Calculate Statistics for a multi-dimensional Sequence Database with Timestamps (SPMF documentation)

This example explains how to calculate statistics for a multi-dimensional sequence database with timestamps using the SPMF open-source data mining library.

How to run this example?

What is this tool?

This tool is a tool for generating statistics about a multi-dimensional sequence database with timestamps.

What is the input?

The input is a multi-dimensional sequence database with timestamps.

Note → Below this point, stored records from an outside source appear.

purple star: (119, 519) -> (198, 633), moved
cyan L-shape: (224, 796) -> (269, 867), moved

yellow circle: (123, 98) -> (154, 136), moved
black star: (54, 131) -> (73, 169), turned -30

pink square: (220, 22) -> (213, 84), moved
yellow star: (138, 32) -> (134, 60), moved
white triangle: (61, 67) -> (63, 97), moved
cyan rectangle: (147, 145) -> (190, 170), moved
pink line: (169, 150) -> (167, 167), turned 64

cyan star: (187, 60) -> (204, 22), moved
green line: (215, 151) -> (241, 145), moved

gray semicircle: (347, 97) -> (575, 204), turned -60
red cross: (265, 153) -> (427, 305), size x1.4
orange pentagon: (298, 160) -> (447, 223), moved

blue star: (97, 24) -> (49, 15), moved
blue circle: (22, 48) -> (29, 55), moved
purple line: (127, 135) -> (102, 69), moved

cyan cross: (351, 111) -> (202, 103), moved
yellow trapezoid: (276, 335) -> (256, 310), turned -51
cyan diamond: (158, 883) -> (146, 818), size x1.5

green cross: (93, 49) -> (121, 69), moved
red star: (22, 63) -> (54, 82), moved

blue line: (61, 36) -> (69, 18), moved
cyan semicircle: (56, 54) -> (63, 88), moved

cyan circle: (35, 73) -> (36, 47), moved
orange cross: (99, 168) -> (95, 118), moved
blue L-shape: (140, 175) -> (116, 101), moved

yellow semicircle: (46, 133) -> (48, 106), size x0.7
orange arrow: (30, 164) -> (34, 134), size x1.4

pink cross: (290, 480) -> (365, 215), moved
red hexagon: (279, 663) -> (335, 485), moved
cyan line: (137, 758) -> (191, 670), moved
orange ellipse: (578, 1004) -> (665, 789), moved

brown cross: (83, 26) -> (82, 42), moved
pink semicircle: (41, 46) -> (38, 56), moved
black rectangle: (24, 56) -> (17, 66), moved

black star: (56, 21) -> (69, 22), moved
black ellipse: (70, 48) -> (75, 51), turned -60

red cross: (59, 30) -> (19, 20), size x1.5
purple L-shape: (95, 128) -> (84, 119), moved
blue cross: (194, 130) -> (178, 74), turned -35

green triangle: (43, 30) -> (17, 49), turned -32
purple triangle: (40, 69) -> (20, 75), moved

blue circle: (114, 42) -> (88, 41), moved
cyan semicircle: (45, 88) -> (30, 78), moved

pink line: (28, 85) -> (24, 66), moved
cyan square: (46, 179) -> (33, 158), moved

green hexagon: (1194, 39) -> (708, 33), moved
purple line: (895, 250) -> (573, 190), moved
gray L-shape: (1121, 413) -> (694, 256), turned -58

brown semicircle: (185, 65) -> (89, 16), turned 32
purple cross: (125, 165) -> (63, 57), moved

time-extended multidimensional sequence database is a set of time-extended multi-dimensional sequences. A time-extended multi-dimensional sequence (here called MD-Sequence) is a time-extended sequence (as defined by Hirate & Yamana) but with dimensional information (as defined by Pinto et al. 2001).

A time-extended multi-dimensional sequence (MD-Sequence) is composed of an MD-pattern and a time-extended sequence. A time-extended sequence is an ordered list of itemsets (groups of items) with timestamps. Note that it is assumed that no items appear twice in the same itemset and that items in an itemset are lexically ordered. An MD-pattern is a set of symbolic values for the dimensions (here represented by integer numbers).

The set of dimensional values for an MD-Sequence is called an MD-Pattern. For a multi-dimensional database, there is a fixed set of dimensions. Each dimensions can take a symbolic value or the value "*" which means any value. In the following MD-Database, there is four MD-Sequences named S1, S2, S3, S4. This database is provided in the file ContextMDSequence.txt.

MD-Sequences
ID MD-Patterns Sequences

d1 d2 d3
S1 1 1 1 (0, 2 4), (1, 3), (2, 2), (3, 1)
S2 1 2 2 (0, 2 6), (1, 3 5), (2, 6 7)
S3 1 2 1 (0, 1 8), (1, 1), (2, 2), (3, 6)
S4 * 3 3 (0, 2 5), (1, 3 5)

For instance, the first MD-Sequence represents that items 2 and 4 appeared together at time 0, then were followed by 3 at time 1, which was followed by item 2 at time 2, wich was followed by item 1 at time 3. The context of this sequence is the value 1 for dimension d1, the value 1 for dimension d2 and the value 1 for dimension d3. Note that the value "*" in the fourth MD-sequence means "any values".

What is the output?

The output is statistics about the sequence database. For example, if we use the tool on the previous sequence database given as example, we get the following statistics:

============== MD-SEQUENCE DATABASE STATS ==========
File C:\Users\Phil\Desktop\test_files\ContextMDSequence.txt
Number of MD-sequences : 4
Number of dimensions: 3
Dimension 0 has 2 different values.
Dimension 1 has 3 different values.
Dimension 2 has 3 different values.
Number of distinct items: 8
Largest item id: 8
Average number of itemsets per sequence : 3.25 standard deviation: 0.82915619758885 variance: 0.6875
Average number of distinct item per sequence : 4.0 standard deviation: 0.7071067811865476 variance: 0.5000000000000001
Average number of occurences in a sequence for each item appearing in a sequence : 1.25 standard deviation: 0.4330127018922193 variance: 0.18749999999999997
Average number of items per itemset : 1.5384615384615385 standard deviation: 0.4985185152621431 variance: 0.2485207100591716
Timestamps range: 0 to 3

Input file format

The input file format is defined as follows. It is a text file where each line represents a multi-dimensional time-extended sequence from a multi-dimensional time-extended sequence database. Each line consists of two parts.

For example, the input file "ContextMDSequence.txt" contains the following four lines (four sequences).

1 1 1 -3 <0> 2 4 -1 <1> 3 -1 <2> 2 -1 <3> 1 -1 -2
1 2 2 -3 <0> 2 6 -1 <1> 3 5 -1 <2> 6 7 -1 -2
1 2 1 -3 <0> 1 8 -1 <1> 1 -1 <2> 2 -1 <3> 6 -1 -2
* 3 3 -3 <0> 2 5 -1 <1> 3 5 -1 -2

Consider the second line. It indicates that the second multi-dimensional time-extended sequence of this database has the dimension values 1, 2 and 2. Furthermore, the first itemset is {2, 4} with a timestamp of 0. Then, the item 3 appears with a timestamp of 1. Then the item 2 appears with a timestamp of 2. Finally, the item 1 appears with a timestamp of 3. The other sequence follows the same format. Note that timestamps do not need to be consecutive integers. But they should increase for each succesive itemset within a same sequence.